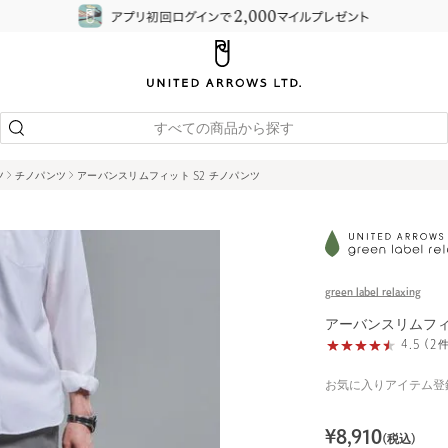
すべての商品から探す
ツ
チノパンツ
アーバンスリムフィット S2 チノパンツ
green label relaxing
アーバンスリムフィ
4.5 (
お気に入りアイテム登
¥
8,910
(税込)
------------------------------------------------
## Your objective
Every line from the one with "アーバンスリムフィット S2 チノパンツ" through the last line of the records above should be returned exactly, please, and no others.

## Response to this task
アーバンスリムフィット S2 チノパンツ
green label relaxing
アーバンスリムフィ
4.5 (
お気に入りアイテム登
¥
8,910
(税込)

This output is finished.